With Friends Like These
15 Apr, 2004 · 1367
Lila Rajiva notes that Pakistan’s MNNA status rewards its sponsorship of terrorism and alienates India
George Bush’s game-plan for terrorism has had its bizarre moments: stalling on the 9-11 investigation was one; standing up Osama to tango with Saddam was another. But when, on 18 March 2004, Secretary Powell made Pakistan a Major Non-NATO Ally (MNNA), a status also shared by Japan, Australia, New Zealand, Israel, and Egypt, we enter the world of Mad Hatters, Red Queens, and vanishing Cheshire cats.
Pakistan’s Musharraf is being rewarded for his help in investigating the leak of nuclear secrets by top scientist, A. Q. Khan, to Libya, Iran, and North Korea, despite a good chance that Musharraf knew, turned a blind eye, and has therefore pardoned Khan. The MNNA status brings a few plums with it – Pakistan gets to store US-owned military stockpiles outside US bases, gets easier terms and priority on defense purchases, and becomes eligible to buy depleted uranium ammunition.
A rather tidy deal for a country which, since its creation in 1947 has been front and center in the lurid annals of terrorism. In a 1998 interview, National Security Advisor Brzezinski admitted that the CIA, using Saudi money, and working through Pakistan’s Inter-Service Intelligence (ISI), destabilized the pro-Soviet Afghan government deliberately to provoke an invasion that would lead to a Soviet Vietnam. Saudi Arabia and the U.S. channeled some 40 billion dollars through the ISI to mujahedeen fighters from all over the world. Unaware of this, they believed that they were fighting a jihad against godless communism. Osama Bin Laden, with his Saudi royal ties, fit the ISI bill exactly for a Saudi connection that would ensure royal money flowing in. Meanwhile, the rebels’ drug trafficking was tacitly sanctioned, the funds going to sponsor madrassas and military training. No wonder then that former Pakistani Prime Minister, Benazir Bhutto had warned that, in funding the Islamic freedom fighters, the U.S. was creating a Frankenstein monster.

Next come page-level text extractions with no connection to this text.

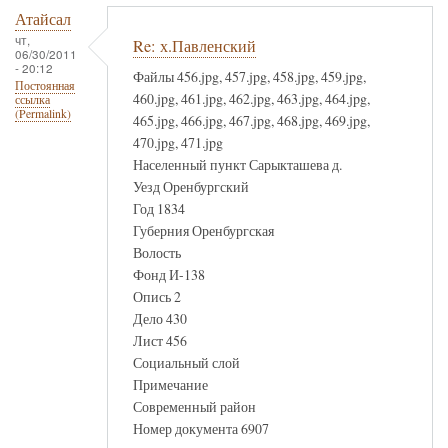
Атайсал
чт,
Re: х.Павленский
06/30/2011
- 20:12
Файлы 456.jpg, 457.jpg, 458.jpg, 459.jpg,
Постоянная
460.jpg, 461.jpg, 462.jpg, 463.jpg, 464.jpg,
ссылка
(Permalink)
465.jpg, 466.jpg, 467.jpg, 468.jpg, 469.jpg,
470.jpg, 471.jpg
Населенный пункт Сарыкташева д.
Уезд Оренбургский
Год 1834
Губерния Оренбургская
Волость
Фонд И-138
Опись 2
Дело 430
Лист 456
Социальный слой
Примечание
Современный район
Номер документа 6907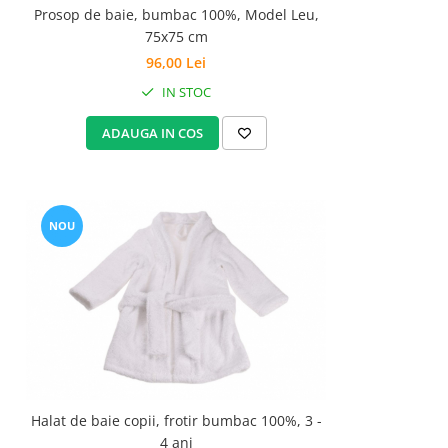
Prosop de baie, bumbac 100%, Model Leu,
75x75 cm
96,00 Lei
IN STOC
ADAUGA IN COS
NOU
Halat de baie copii, frotir bumbac 100%, 3 -
4 ani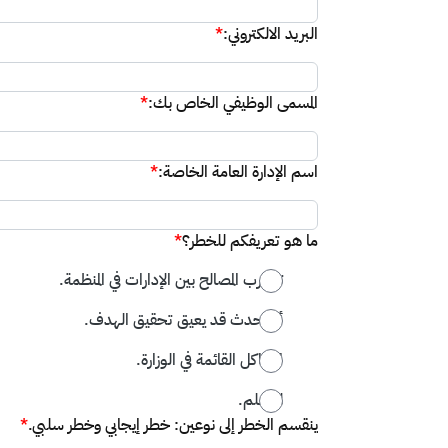
البريد الالكتروني:
*
المسمى الوظيفي الخاص بك:
*
اسم الإدارة العامة الخاصة:
*
ما هو تعريفكم للخطر؟
*
تضارب المصالح بين الإدارات في المنظمة.
أي حدث قد يعيق تحقيق الهدف.
المشاكل القائمة في الوزارة.
لا أعلم.
ينقسم الخطر إلى نوعين: خطر إيجابي وخطر سلبي.
*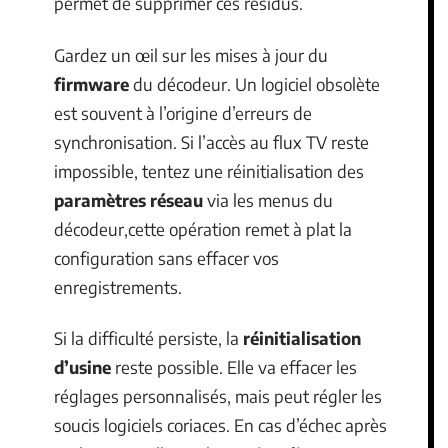
permet de supprimer ces résidus.
Gardez un œil sur les mises à jour du
firmware
du décodeur. Un logiciel obsolète
est souvent à l’origine d’erreurs de
synchronisation. Si l’accès au flux TV reste
impossible, tentez une réinitialisation des
paramètres réseau
via les menus du
décodeur,cette opération remet à plat la
configuration sans effacer vos
enregistrements.
Si la difficulté persiste, la
réinitialisation
d’usine
reste possible. Elle va effacer les
réglages personnalisés, mais peut régler les
soucis logiciels coriaces. En cas d’échec après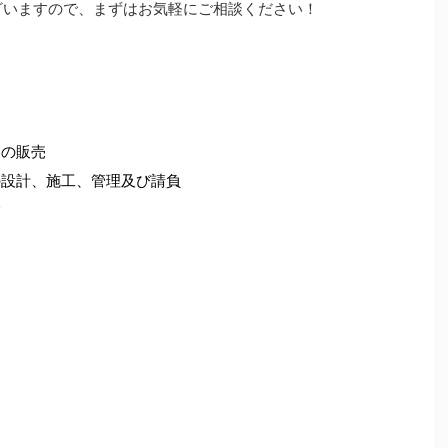
ざいますので、まずはお気軽にご相談ください！
品の販売
の設計、施工、管理及び請負
業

But the ISI’s terrorist ties are even more blatant: Pakistan’s Bank of Credit and Commerce International (BCCI) funds financed practically every major terrorist network in the world; Saeed Sheikh, a central figure in the financing of 9/11, was earlier trained and defended by the ISI; the Taliban was midwifed by the ISI and therefore indirectly by the CIA; ISI head, Lt. Gen. Mahmoud Ahmed was linked to the wiring of 100,000 dollars to Mohammed Atta, one of the WTC bombers prior to 9/11, and met top US government officials both before and after the attack.

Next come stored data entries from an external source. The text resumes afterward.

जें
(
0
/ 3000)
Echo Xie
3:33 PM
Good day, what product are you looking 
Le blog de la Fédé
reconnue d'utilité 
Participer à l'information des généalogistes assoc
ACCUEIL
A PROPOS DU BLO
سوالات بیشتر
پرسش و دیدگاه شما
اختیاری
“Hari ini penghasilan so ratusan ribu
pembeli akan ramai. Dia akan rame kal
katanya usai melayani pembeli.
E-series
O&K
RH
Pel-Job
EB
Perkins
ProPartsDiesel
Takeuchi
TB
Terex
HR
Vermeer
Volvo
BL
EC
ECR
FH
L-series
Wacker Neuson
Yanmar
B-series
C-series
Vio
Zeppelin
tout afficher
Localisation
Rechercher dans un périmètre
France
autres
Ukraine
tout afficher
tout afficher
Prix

All this is a matter of public record. So, a theocratic military government that even the US government admits sponsors terrorism is now its ally, and the press has nothing to say about it.

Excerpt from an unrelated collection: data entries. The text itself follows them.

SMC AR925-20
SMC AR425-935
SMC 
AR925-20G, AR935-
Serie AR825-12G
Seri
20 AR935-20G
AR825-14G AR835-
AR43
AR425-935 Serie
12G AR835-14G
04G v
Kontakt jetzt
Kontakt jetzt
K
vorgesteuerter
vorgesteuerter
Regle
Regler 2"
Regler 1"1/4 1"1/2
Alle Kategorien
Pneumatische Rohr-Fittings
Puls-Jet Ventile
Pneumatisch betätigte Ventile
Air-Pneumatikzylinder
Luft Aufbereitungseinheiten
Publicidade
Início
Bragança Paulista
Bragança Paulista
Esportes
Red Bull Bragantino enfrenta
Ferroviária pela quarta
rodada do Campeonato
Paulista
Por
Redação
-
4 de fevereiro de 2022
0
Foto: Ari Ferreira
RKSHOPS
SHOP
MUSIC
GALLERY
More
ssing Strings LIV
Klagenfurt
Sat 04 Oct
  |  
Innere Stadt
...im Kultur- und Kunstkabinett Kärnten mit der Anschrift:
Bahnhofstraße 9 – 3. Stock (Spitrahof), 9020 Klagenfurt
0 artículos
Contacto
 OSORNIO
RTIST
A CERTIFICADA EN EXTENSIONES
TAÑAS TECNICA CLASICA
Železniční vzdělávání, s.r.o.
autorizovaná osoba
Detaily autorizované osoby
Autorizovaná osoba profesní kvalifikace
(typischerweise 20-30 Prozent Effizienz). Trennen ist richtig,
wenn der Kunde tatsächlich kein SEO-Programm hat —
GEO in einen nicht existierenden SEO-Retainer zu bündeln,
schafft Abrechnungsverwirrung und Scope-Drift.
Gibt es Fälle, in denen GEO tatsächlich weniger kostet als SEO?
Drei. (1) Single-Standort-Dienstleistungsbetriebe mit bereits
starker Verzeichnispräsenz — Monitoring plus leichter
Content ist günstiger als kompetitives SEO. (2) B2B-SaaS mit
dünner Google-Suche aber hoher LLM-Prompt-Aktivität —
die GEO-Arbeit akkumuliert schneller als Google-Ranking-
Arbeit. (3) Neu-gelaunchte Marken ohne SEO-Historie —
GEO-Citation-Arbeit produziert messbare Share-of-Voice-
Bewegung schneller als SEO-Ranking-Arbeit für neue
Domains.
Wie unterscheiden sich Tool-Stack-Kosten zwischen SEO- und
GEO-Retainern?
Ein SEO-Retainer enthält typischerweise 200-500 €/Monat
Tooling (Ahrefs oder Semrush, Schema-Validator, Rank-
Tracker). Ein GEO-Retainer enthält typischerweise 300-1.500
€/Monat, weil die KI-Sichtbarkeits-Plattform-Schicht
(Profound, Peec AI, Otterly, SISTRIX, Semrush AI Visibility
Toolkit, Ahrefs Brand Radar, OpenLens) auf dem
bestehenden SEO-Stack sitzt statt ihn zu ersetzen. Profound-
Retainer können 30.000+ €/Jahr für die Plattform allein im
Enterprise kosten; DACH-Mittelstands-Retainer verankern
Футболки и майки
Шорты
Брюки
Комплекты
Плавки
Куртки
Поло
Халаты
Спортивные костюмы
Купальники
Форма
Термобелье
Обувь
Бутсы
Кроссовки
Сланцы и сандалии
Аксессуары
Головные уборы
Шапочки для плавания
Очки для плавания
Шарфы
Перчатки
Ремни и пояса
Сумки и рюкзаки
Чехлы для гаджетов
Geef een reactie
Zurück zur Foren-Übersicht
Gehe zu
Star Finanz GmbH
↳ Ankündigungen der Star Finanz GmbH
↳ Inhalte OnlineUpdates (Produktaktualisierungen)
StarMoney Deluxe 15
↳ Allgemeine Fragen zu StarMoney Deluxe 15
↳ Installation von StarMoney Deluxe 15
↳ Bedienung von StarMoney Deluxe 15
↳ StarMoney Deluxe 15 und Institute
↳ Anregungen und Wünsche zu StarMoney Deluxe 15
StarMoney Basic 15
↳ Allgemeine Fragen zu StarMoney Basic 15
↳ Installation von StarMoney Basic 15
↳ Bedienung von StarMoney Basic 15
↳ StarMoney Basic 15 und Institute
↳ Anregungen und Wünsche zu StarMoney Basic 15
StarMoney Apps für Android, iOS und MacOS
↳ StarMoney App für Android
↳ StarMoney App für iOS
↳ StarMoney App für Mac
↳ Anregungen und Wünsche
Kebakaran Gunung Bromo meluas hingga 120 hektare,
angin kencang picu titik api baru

Afghanistan is only the best known of Pakistan’s terrorist credentials. Pakistan was involved in terrorism much before that, beginning with the bankrolling of insurgency in Kashmir soon after its ruler acceded to India in 1947. Democratic India has had Muslims in high office, but Pakistan, in the hands of corrupt military juntas since the late 50’s, is a theocracy, run by a well-heeled minority for whom war is a lucrative business and where madrassas churn out generations of jihadists who can supply the common fodder for that war. Suffering from paranoia about its more powerful neighbor, the Pakistani junta has been inciting insurrection in India for quite some time using the same tactics that it used in dismembering Soviet central Asia.
After pro-India Bangladesh leader Mujibur Rehman was killed, Bangladeshi intelligence started receiving ISI help to foment trouble across its eastern border with India. In the 1980’s, the ISI was involved in funding Sikh fundamentalists fighting to dismember the Punjab. In these brazen politics, religious fundamentalists, Sikh or Muslim, are cannon fodder to achieve military objectives.
What are we missing here? Could it be that the Bush government is not interested in pursuing the terrorist threat, but in covering up its own complicity with the ISI in creating the threat in the first place? Or is this part of another “great game” being played by the U.S. and the U.K. for control of the oil and gas in Central Asia, from where fuel can be piped to the vast Asian market? In this game the control of Afghanistan, through which the most viable pipe line runs, is paramount. Otherwise, what are we to make of the US courting Pakistan but downgrading India, a country which has been democratic and secular, since its inception and has been actively fighting terrorism for much longer than the US?